The other option is to have the meta data in separate stream (including
the literal object), and to have attributes that specify what RDF
literal objects shall be displayed. This takes us directly to XForms,
the 2nd feature that we may reuse, as Svante is pointing out: XForms can
be used to bind controls and text fields (although we don't have the
later right now) to RDF objects in an RDF-XML stream. This works already 
in ODF 1.1 (but for controls only). It therefore seems to be reasonable 
to reuse XForms for all those cases where the metadata
is in a separate stream in the package, and where we want to display
some of the RDF objects in the content.

If we want to reuse existing concepts, we therefore have two options:
1. Some kind of RDFa-text-field as descibed above.
2. RDF/XML+XForms

Actually, I think an RDFa based text field and RDF/XML + XForms
supplement each other.
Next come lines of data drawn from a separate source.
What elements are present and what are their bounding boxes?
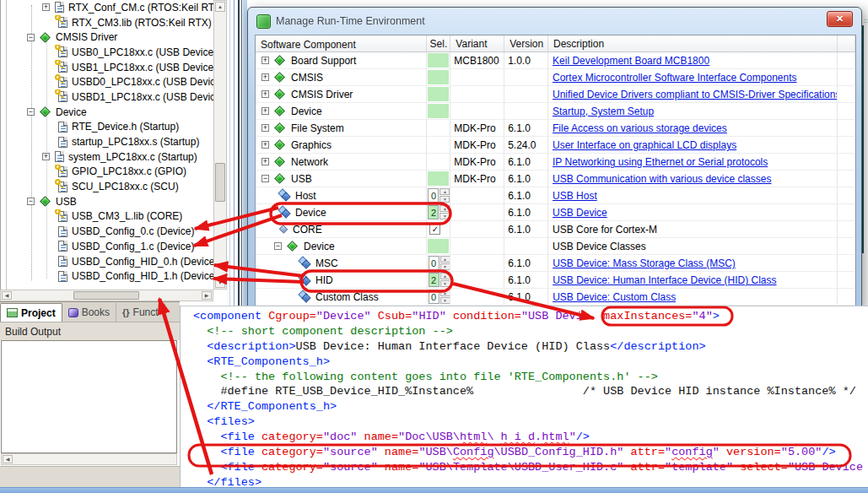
row-cmsis-driver[interactable]: +CMSIS Driver Unified Device Drivers com… xyxy=(256,86,855,103)
row-usb-core[interactable]: CORE ✓ 6.1.0 USB Core for Cortex-M xyxy=(256,221,855,238)
description-link[interactable]: USB Device: Human Interface Device (HID)… xyxy=(553,274,776,286)
tab-books[interactable]: Books xyxy=(62,303,116,322)
expander-plus-icon[interactable]: + xyxy=(261,57,269,64)
tree-item-usbd1[interactable]: USBD1_LPC18xx.c (USB Device: xyxy=(8,89,213,105)
tree-item-scu[interactable]: SCU_LPC18xx.c (SCU) xyxy=(8,179,213,194)
spinner-down-icon[interactable]: ▼ xyxy=(440,280,450,287)
tree-item-usbd-config-hid-1[interactable]: USBD_Config_HID_1.h (Device: xyxy=(8,268,213,284)
tree-item-rte-device[interactable]: RTE_Device.h (Startup) xyxy=(8,120,213,135)
expander-plus-icon[interactable]: + xyxy=(261,141,269,149)
expander-minus-icon[interactable]: − xyxy=(27,198,35,205)
tree-group-device[interactable]: − Device xyxy=(8,105,213,120)
expander-plus-icon[interactable]: + xyxy=(42,3,50,11)
row-board-support[interactable]: +Board Support MCB1800 1.0.0 Keil Develo… xyxy=(256,52,855,69)
tree-item-startup[interactable]: startup_LPC18xx.s (Startup) xyxy=(8,134,213,149)
scrollbar-thumb[interactable] xyxy=(215,163,225,202)
tab-functions[interactable]: {} Funct xyxy=(116,303,165,322)
expander-minus-icon[interactable]: − xyxy=(274,242,282,250)
tree-item-usb-cm3-lib[interactable]: USB_CM3_L.lib (CORE) xyxy=(8,209,213,225)
row-usb-host[interactable]: Host 0▲▼ 6.1.0 USB Host xyxy=(256,187,855,204)
instance-spinner[interactable]: 2▲▼ xyxy=(429,273,450,287)
tab-project[interactable]: Project xyxy=(0,303,62,322)
tree-item-usb0[interactable]: USB0_LPC18xx.c (USB Device:U xyxy=(8,45,213,60)
description-link[interactable]: USB Device: Custom Class xyxy=(553,291,676,303)
expander-plus-icon[interactable]: + xyxy=(261,158,269,165)
spinner-up-icon[interactable]: ▲ xyxy=(440,256,450,263)
spinner-down-icon[interactable]: ▼ xyxy=(439,213,450,219)
tree-item-rtx-lib[interactable]: RTX_CM3.lib (RTOS:Keil RTX) xyxy=(8,15,213,30)
description-link[interactable]: IP Networking using Ethernet or Serial p… xyxy=(553,156,768,168)
row-usb-msc[interactable]: MSC 0▲▼ 6.1.0 USB Device: Mass Storage C… xyxy=(256,255,855,272)
instance-spinner[interactable]: 0▲▼ xyxy=(428,188,450,203)
description-link[interactable]: USB Device xyxy=(553,207,607,219)
col-version[interactable]: Version xyxy=(504,35,548,51)
row-device-startup[interactable]: +Device Startup, System Setup xyxy=(256,103,855,120)
table-header[interactable]: Software Component Sel. Variant Version … xyxy=(256,35,855,52)
col-variant[interactable]: Variant xyxy=(450,35,504,51)
dialog-titlebar[interactable]: Manage Run-Time Environment xyxy=(248,8,861,35)
row-usb-device[interactable]: Device 2▲▼ 6.1.0 USB Device xyxy=(256,204,855,221)
description-link[interactable]: Startup, System Setup xyxy=(553,106,654,117)
tree-item-usbd0[interactable]: USBD0_LPC18xx.c (USB Device: xyxy=(8,74,213,89)
row-network[interactable]: +Network MDK-Pro 6.1.0 IP Networking usi… xyxy=(256,154,855,171)
tree-item-gpio[interactable]: GPIO_LPC18xx.c (GPIO) xyxy=(8,165,213,180)
scroll-left-icon[interactable]: ◀ xyxy=(2,291,12,300)
tree-item-usbd-config-hid-0[interactable]: USBD_Config_HID_0.h (Device: xyxy=(8,254,213,269)
expander-plus-icon[interactable]: + xyxy=(261,107,269,115)
build-output-scrollbar[interactable]: ◀ xyxy=(1,453,177,465)
description-link[interactable]: User Interface on graphical LCD displays xyxy=(553,139,736,151)
tree-horizontal-scrollbar[interactable]: ◀ ▶ xyxy=(0,290,213,301)
tree-item-usb1[interactable]: USB1_LPC18xx.c (USB Device:U xyxy=(8,60,213,75)
scroll-right-icon[interactable]: ▶ xyxy=(202,291,212,300)
tree-item-rtx-conf[interactable]: + RTX_Conf_CM.c (RTOS:Keil RT xyxy=(8,0,213,15)
spinner-up-icon[interactable]: ▲ xyxy=(440,290,450,296)
scrollbar-thumb[interactable] xyxy=(73,291,139,300)
description-link[interactable]: File Access on various storage devices xyxy=(553,122,727,134)
instance-spinner[interactable]: 2▲▼ xyxy=(428,205,450,219)
description-link[interactable]: USB Communication with various device cl… xyxy=(553,173,771,185)
expander-minus-icon[interactable]: − xyxy=(261,175,269,182)
description-link[interactable]: USB Host xyxy=(553,190,597,202)
row-usb[interactable]: −USB MDK-Pro 6.1.0 USB Communication wit… xyxy=(256,171,855,187)
expander-minus-icon[interactable]: − xyxy=(27,108,35,116)
expander-plus-icon[interactable]: + xyxy=(42,153,50,160)
build-output-pane[interactable] xyxy=(1,340,177,453)
instance-spinner[interactable]: 0▲▼ xyxy=(429,290,450,304)
row-usb-custom-class[interactable]: Custom Class 0▲▼ 6.1.0 USB Device: Custo… xyxy=(256,289,855,306)
spinner-up-icon[interactable]: ▲ xyxy=(439,188,450,195)
close-button[interactable]: ✕ xyxy=(827,11,853,27)
description-link[interactable]: Unified Device Drivers compliant to CMSI… xyxy=(553,89,838,100)
row-graphics[interactable]: +Graphics MDK-Pro 5.24.0 User Interface … xyxy=(256,137,855,154)
col-description[interactable]: Description xyxy=(548,35,838,51)
row-cmsis[interactable]: +CMSIS Cortex Microcontroller Software I… xyxy=(256,69,855,86)
spinner-down-icon[interactable]: ▼ xyxy=(440,263,450,270)
tree-item-usbd-config-1[interactable]: USBD_Config_1.c (Device) xyxy=(8,239,213,254)
scroll-down-icon[interactable]: ▼ xyxy=(215,278,225,288)
row-usb-device-classes[interactable]: −Device USB Device Classes xyxy=(256,238,855,255)
expander-plus-icon[interactable]: + xyxy=(261,124,269,132)
col-software-component[interactable]: Software Component xyxy=(256,35,427,51)
checkbox-checked[interactable]: ✓ xyxy=(429,224,440,235)
expander-plus-icon[interactable]: + xyxy=(261,73,269,81)
tree-vertical-scrollbar[interactable]: ▲ ▼ xyxy=(213,0,227,290)
description-link[interactable]: Keil Development Board MCB1800 xyxy=(553,55,709,67)
tree-item-system[interactable]: + system_LPC18xx.c (Startup) xyxy=(8,149,213,165)
tree-item-usbd-config-0[interactable]: USBD_Config_0.c (Device) xyxy=(8,224,213,239)
row-usb-hid[interactable]: HID 2▲▼ 6.1.0 USB Device: Human Interfac… xyxy=(256,272,855,289)
spinner-down-icon[interactable]: ▼ xyxy=(439,196,450,203)
description-link[interactable]: USB Device: Mass Storage Class (MSC) xyxy=(553,257,736,269)
spinner-up-icon[interactable]: ▲ xyxy=(440,273,450,279)
spinner-up-icon[interactable]: ▲ xyxy=(439,205,450,212)
scroll-left-icon[interactable]: ◀ xyxy=(3,455,13,463)
col-sel[interactable]: Sel. xyxy=(427,35,450,51)
tree-group-cmsis-driver[interactable]: − CMSIS Driver xyxy=(8,30,213,45)
description-link[interactable]: Cortex Microcontroller Software Interfac… xyxy=(553,72,796,84)
component-icon xyxy=(278,190,291,202)
spinner-down-icon[interactable]: ▼ xyxy=(440,297,450,304)
tree-group-usb[interactable]: − USB xyxy=(8,194,213,209)
expander-minus-icon[interactable]: − xyxy=(27,34,35,41)
scroll-up-icon[interactable]: ▲ xyxy=(215,2,225,12)
instance-spinner[interactable]: 0▲▼ xyxy=(429,256,450,270)
expander-plus-icon[interactable]: + xyxy=(261,90,269,98)
row-file-system[interactable]: +File System MDK-Pro 6.1.0 File Access o… xyxy=(256,120,855,137)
The RDFa text field is a good choice if the data
duplication of literal objects is a concern, or if there is no RDF/XML
instance already existing. The XForms solution is a good choice if one
already has an RDF/XML document that should be included, if the meta
data is very complex, or if a strict separation between meta data and
office content is requested.

I therefore propose that we support both options, and additionally of
cause what is required for the "subject is in the content" case.